My hunt for records did not always take place in a record store. Like most music collectors, I discovered other places that happened to sell records and tapes. Sometimes it might be a place that provides a one-time shopping opportunity like a garage sale or a monthly flea market. Then there are other places that a music collector can return to as many times as they choose, to see the latest merchandise that has been added to the inventory. This would be places like a Goodwill store or a used bookstore. One such place for me was Peachtree Quality Salvage #5 in Roswell.
Peachtree Quality Salvage was a store where one could shop for numerous things. Their inventory was put together from sources such as liquidations from other businesses, insurance claim write-offs, dinged or damaged merchandise and unclaimed freight. New inventory arrived in the stores each week Wednesday through Friday. Shoppers could find a huge array of items such as cleaning supplies, carpeting, clothing, shoes, electronics, automotive supplies, fabric, books, and hardware just to name a few. Of course, I went there to see the records and tapes.
Peachtree Quality Salvage was operated by Bernice Shirey with assistance from her husband John and their children, making it a true family-run business.
In the mid 1960’s Bernice was successfully operating her own beauty shop, cosmetology school, antique shop, and also an apparel outlet called Quality Value Clothing. It was this business that soon became the first Peachtree Quality Salvage, which would eventually expand to eight Atlanta area locations.
As a teen living on the edge of Roswell, store #5 located at 970 Canton Street, was the one that became my destination. I was first taken there by my friend Russell and his father in 1979. It soon became one of the stops on my Roswell record hunting safaris which I would either do by foot or by MARTA bus, making the rounds to Richway, Kmart, Phase II and TG&Y. Sometimes I would browse at all of these places before I decided on which one would get my allowance money, and then double back to the winner.

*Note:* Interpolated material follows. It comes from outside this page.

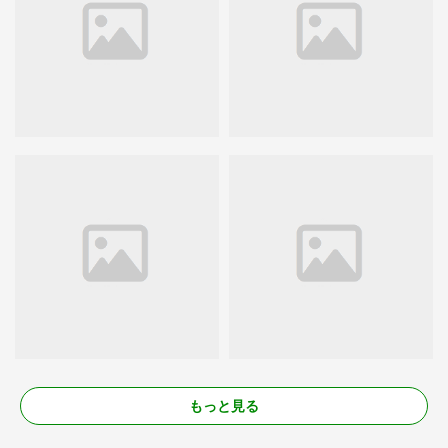
もっと見る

Store #5 had originally been the location of a supermarket called Reeve’s Food City. Peachtree Quality Salvage not only utilized the original retail floor space of the supermarket but expanded their sales floor area further back into what had originally been Food City’s stock room and receiving area. Peachtree’s inventory went all the way to the back of the building. The store was very often a beehive of activity with shoppers hauling stuff out and employees hauling stuff in. There were no planograms being used for merchandise display. The inventory was always moving and changing.

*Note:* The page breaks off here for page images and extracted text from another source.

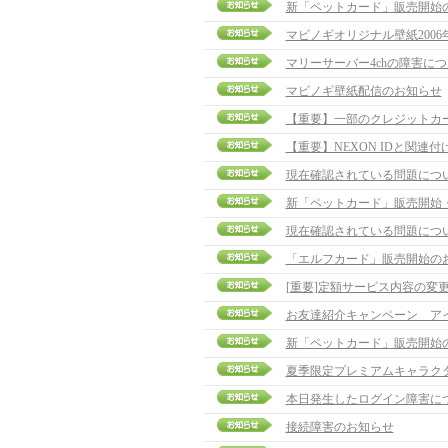
新「ペットカード」販売開始
マビノギオリジナル壁紙2006
マリーサーバー4chの障害に
マビノギ壁紙配信のお知らせ
【重要】一部のクレジットカ
【重要】NEXON IDと関連
現在確認されている問題につ
新「ペットカード」販売開始
現在確認されている問題につ
「エルフカード」販売開始の
[重要]定額サービス内容の変
お友達紹介キャンペーン ア
新「ペットカード」販売開始
夏季限定プレミアムキャラク
本日発生したログイン障害に
接続障害のお知らせ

The records and tapes at the Roswell store were usually in a section that was shared with books and magazines. Sometimes the 45’s were hung from pegs. This was not a place to go looking for a particular title, but to dig in and see what goodies had come into the music section for that week. The prices were very cheap. LP’s were generally priced at one or two dollars. My first purchase was the Partridge Family’s 45 “Am I Losing You.”
One record that I remember seeing hanging from one of the pegs that were displaying 45’s, was a copy of the promo issue of “Stairway To Heaven” by Led Zeppelin. I was under the impression that this song was (notoriously) never issued as a single, but there it was in front of me. I would have bought it but unfortunately, this copy was severely warped beyond playability from heat or fire damage. A couple of years later I learned that what I saw was one of two different promo-only 45’s issued to radio in the U.S. by Atlantic Records. The first time in 1972, and then again in 1976. The damaged copy that I saw was the 1976 pressing.
I continued to shop at the Roswell store into my adult years. When I moved to the Smyrna area in 1987, I was still able to shop the Peachtree Quality Salvage store that was in Smyrna’s Belmont Hills shopping center. This store was also conveniently located next to the Belmont Hills Turtle’s Record store!
In 2004 the Roswell location was the last one operating as a retail store. That same year it was closed, and the business was shifted to their warehouse and headquarters in Cumming, where it continued to move merchandise through auctions.
I purchased many shirts and pairs of shoes from Peachtree over the years, and continued to find records and tapes to bring home too.